» About this exercise:
Print every entry word for word, but omit the pictures.

» Dataset:
-- Opening Marker --

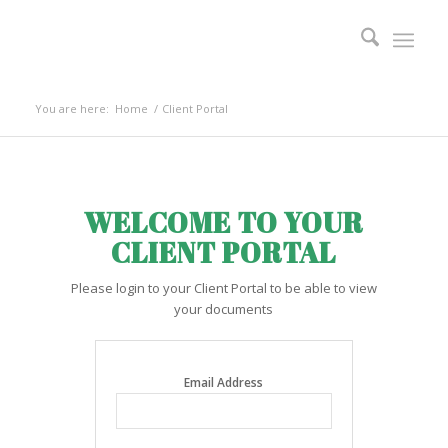
You are here:
Home
/
Client Portal
WELCOME TO YOUR
CLIENT PORTAL
Please login to your Client Portal to be able to view
your documents
Email Address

-- Closing Marker --

» The answer:
You are here:
Home
/
Client Portal
WELCOME TO YOUR
CLIENT PORTAL
Please login to your Client Portal to be able to view
your documents
Email Address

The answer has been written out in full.